Exercise goal: Using the listing below, please gather every line containing the word "franchise".

Task inputs:

◇ ◇ ◇ ◇ ◇

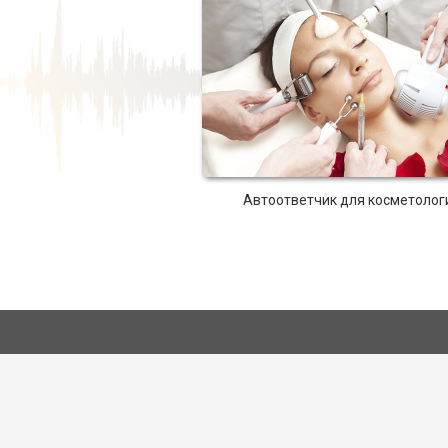
Автоответчик для косметолог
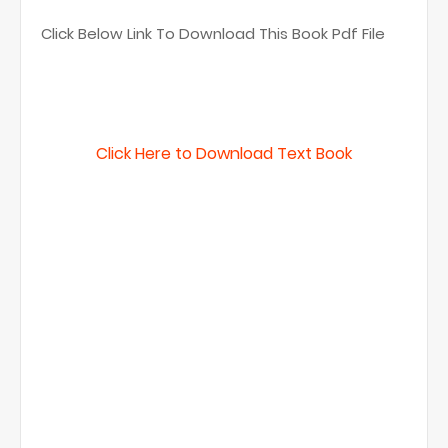
Click Below Link To Download This Book Pdf File
Click Here to Download Text Book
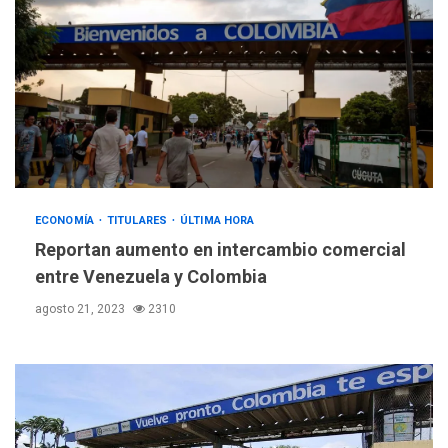
ECONOMÍA
TITULARES
ÚLTIMA HORA
Reportan aumento en intercambio comercial
entre Venezuela y Colombia
agosto 21, 2023
2310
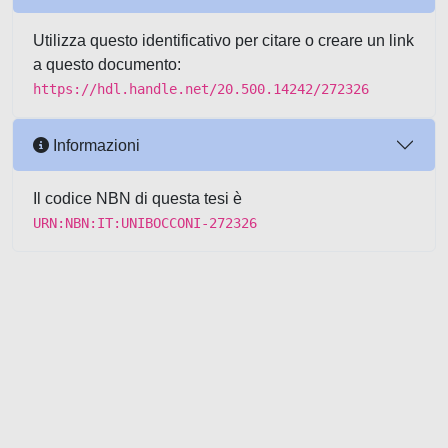
Utilizza questo identificativo per citare o creare un link
a questo documento:
https://hdl.handle.net/20.500.14242/272326
Informazioni
Il codice NBN di questa tesi è
URN:NBN:IT:UNIBOCCONI-272326
Powered by UNITESI
-
about
UNITESI
-
Utilizzo dei cookie
-
Copyright © 2026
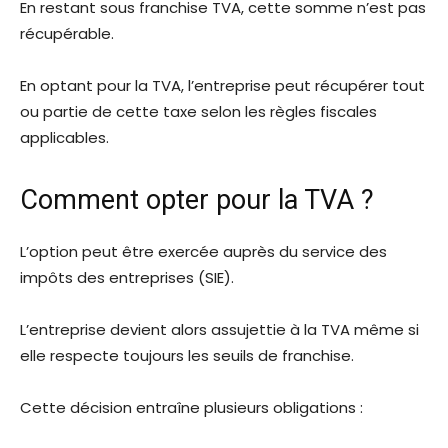
En restant sous franchise TVA, cette somme n’est pas
récupérable.
En optant pour la TVA, l’entreprise peut récupérer tout
ou partie de cette taxe selon les règles fiscales
applicables.
Comment opter pour la TVA ?
L’option peut être exercée auprès du service des
impôts des entreprises (SIE).
L’entreprise devient alors assujettie à la TVA même si
elle respecte toujours les seuils de franchise.
Cette décision entraîne plusieurs obligations :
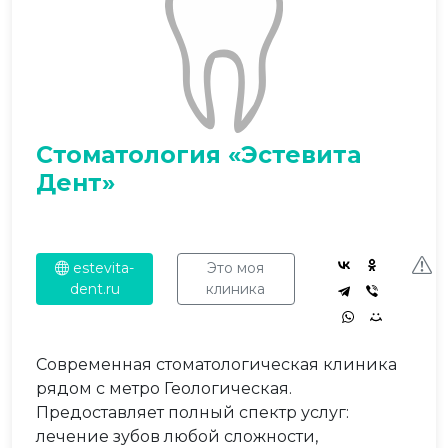
Стоматология «Эстевита
Дент»
estevita-
Это моя
dent.ru
клиника
Современная стоматологическая клиника
рядом с метро Геологическая.
Предоставляет полный спектр услуг:
лечение зубов любой сложности,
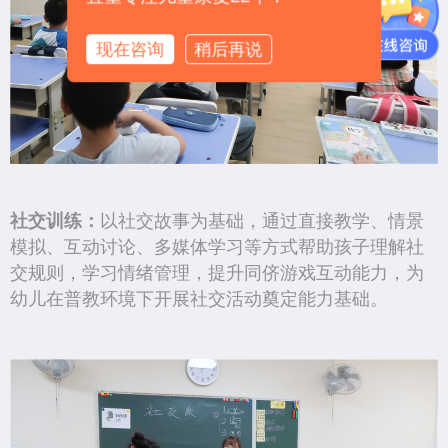
现在咨询
稍后再说
社交训练：
以社交故事为基础，通过直接教学、情景
模拟、互动讨论、多媒体学习等方式帮助孩子理解社
交规则，学习情绪管理，提升同侪游戏互动能力，为
幼儿在普教环境下开展社交活动奠定能力基础。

◇ ◇ ◇ ◇ ◇

Written answer:
En restant sous franchise TVA, cette somme n’est pas
elle respecte toujours les seuils de franchise.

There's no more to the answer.